Let’s talk about how we might fix it.

JavaScript Packages Are Too Small To Generate Communities

People who are critical of npm’s track record on security usually focus in on its technical shortcomings. I think a pretty obvious counter-argument against any technical criticism of npm on those grounds is to point out that other package managers, like Python’s pip, are very similar from a technical perspective and yet have experienced far fewer security incidents. How do we explain this?

Security in open source software is supposed to come from many volunteers reviewing the code. In the Python world, this is a pretty realistic security model. Your Python projects will typically depend on a few very large, very popular libraries that have large communities of volunteers supporting them, and perhaps a handful of smaller dependencies that you can audit yourself. To a large extent, you’re able to freeload off of the work of the people volunteering for the bigger projects.

The people volunteering for those projects aren’t doing it for nothing. It’s fun to work on big, interesting projects with lots of other developers, and being able to say that you’re a contributor to an important open source project can look good on a resume. These big projects can even wind up having formal, quasi-political organizations on top of them that are responsible for maintaining the project – things like the Django Software Foundation – that present even more opportunities for community, recognition, and professional development.

Contrast a project like Django with something like npm’s is-odd. The is-odd library has under thirty lines of code, contributed by just four developers. It also has more than a million weekly downloads on npm. It’s hard to see how anyone could get involved with is-odd even if they wanted to – there’s just so little code that there isn’t very much work to do, and so there’s very little room for outside volunteers to get invested in the project. The narrow scope and small size of JavaScript libraries actively discourages the formation of communities around them.

In a vacuum that isn’t a problem, because anyone who depends on is-odd can just read its thirty-ish lines of code themselves, or can look into the backgrounds of its four developers and decide to trust them. Here’s the thing, though: JavaScript has a very limited standard library and a culture that favors very small, single-purpose libraries.

To better illustrate why this is a problem, let’s create a basic React app and see how many dependencies we might have:

$ mkdir -p /tmp/react && cd /tmp/react
$ npm install create-react-app
$ ls node_modules | wc -l
$ $(npm bin)/create-react-app foo
$ ls foo/node_modules | wc -l

If we install Facebook’s offical tool for bootstrapping a React app, we wind up installing 59 packages in total. When we use that tool to create the React app itself, the number of dependencies balloons to over 1,000!
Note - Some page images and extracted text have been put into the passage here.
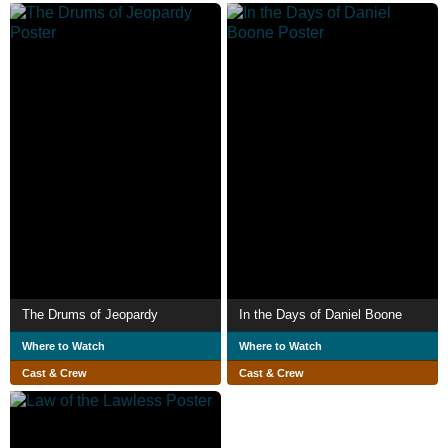
The Drums of Jeopardy
In the Days of Daniel Boone
Where to Watch
Where to Watch
Cast & Crew
Cast & Crew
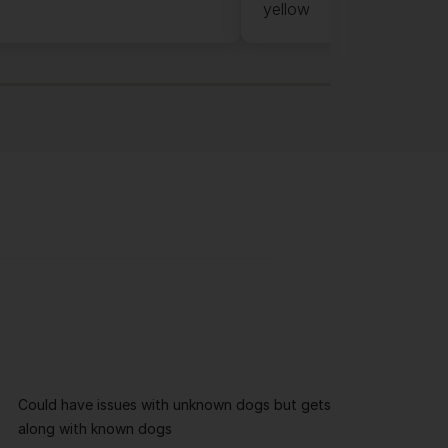
yellow
Could have issues with unknown dogs but gets
along with known dogs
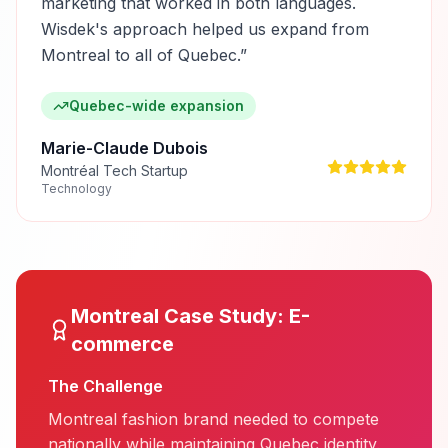
marketing that worked in both languages.
Wisdek's approach helped us expand from
Montreal to all of Quebec.
”
Quebec-wide expansion
Marie-Claude Dubois
Montréal Tech Startup
Technology
Montreal
Case Study:
E-
commerce
The Challenge
Montreal fashion brand needed to compete
nationally while maintaining Quebec identity.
If your project depends on 1,000 packages just like is-odd, you either need to review 30,000 lines of code yourself or you need to research and decide to trust (or not trust) 4,000 mostly independent, unaffiliated developers. That’s a lot of work! If you split that same amount of code into a few packages that were large enough to interest and attract actual communities of volunteers, you could safely shove off most of that work onto other people.

Sadly, it didn’t used to be like this. JavaScript used to have larger projects like jQuery and lodash that attracted significant community investment. Because these libraries are used in a browser context, the argument was made that they were too “bloated” to be worth including in web apps. There’s some merit to that. And yet…

Almost all modern JavaScript projects now are using build tools like Webpack that give you the power to selectively import specific modules within a library, and to eliminate dead code. You can use a big library like lodash with Webpack and end up with a bundle file that only includes the parts of lodash you’re actually using. There’s no real technical reason to prefer smaller libraries in JavaScript anymore; our build tools have allowed us to overcome the performance problems that used to be associated with them.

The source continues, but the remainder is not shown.